Martin Heer, Chef der Stadtpolizei Wädenswil, bestätigt den Einsatz. «Eine Nachbarin meldete den Vorfall. Vor Ort musste die Feuerwehr ein Bodenblech abschrauben, um das Kleinkind aus der misslichen Lage zu befreien.» Der Finger sei etwas gequetscht gewesen, ein Stück habe aber nicht gefehlt.

Aufzug blieb stehen

Laut Heer war das Kleinkind mit einem Bruder und seiner Mutter mit dem Aufzug gefahren. «Die Familie kam gerade vom Einkaufen zurück. Als das Kleinkind den Aufzug verlassen wollte, stolperte es und fiel mit dem Finger in den Spalt.» Glücklicherweise habe der Aufzug korrekt funktioniert und sei an Ort und Stelle stehen geblieben.

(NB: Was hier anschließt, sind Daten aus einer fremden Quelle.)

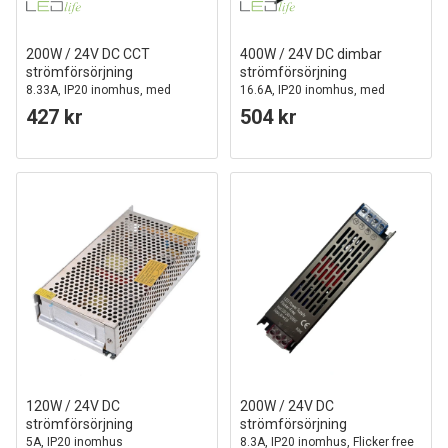
200W / 24V DC CCT
400W / 24V DC dimbar
strömförsörjning
strömförsörjning
8.33A, IP20 inomhus, med
16.6A, IP20 inomhus, med
fjärrkontroll, flimmerfri
fjärrkontroll
427 kr
504 kr
120W / 24V DC
200W / 24V DC
strömförsörjning
strömförsörjning
5A, IP20 inomhus
8.3A, IP20 inomhus, Flicker free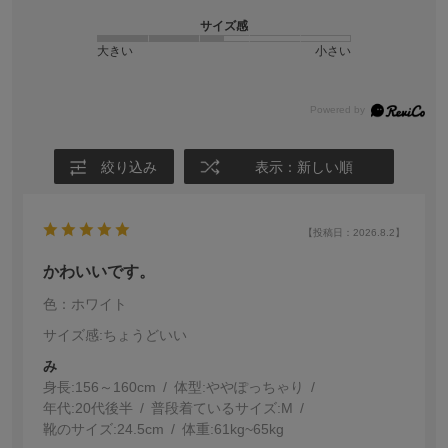
サイズ感
大きい
小さい
絞り込み
表示：新しい順
【投稿日：2026.8.2】
かわいいです。
色：ホワイト
サイズ感
:ちょうどいい
み
身長:
156～160cm
体型:
ぽっちゃり
年代:
20代後半
普段着ているサイズ:
M
靴のサイズ:
24.5cm
体重:
61kg~65kg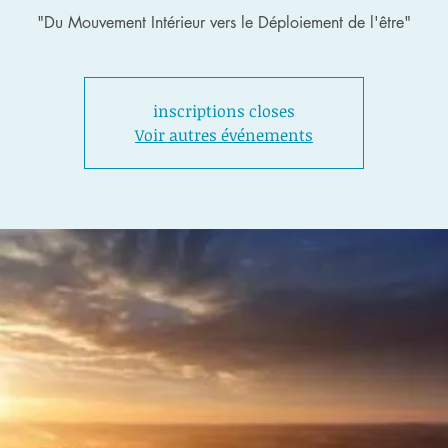
"Du Mouvement Intérieur vers le Déploiement de l'être"
inscriptions closes
Voir autres événements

Das Grossaufgebot sei ein Standardprozedere: «Es war bereits im Vorfeld bekannt, dass es sich um ein ‹eingeklemmtes› Kind im Lift handelt, darum auch gleich das Aufgebot der Feuerwehr mit schweren Gerätschaften», sagt Heer. «Wir verstehen natürlich, dass der Einsatz in der Nachbarschaft für Aufsehen gesorgt hat, weil wir mit einem Grossaufgebot im Einsatz standen. Wir waren aber alle glücklich, dass dem Kind nichts Schlimmeres geschehen ist.»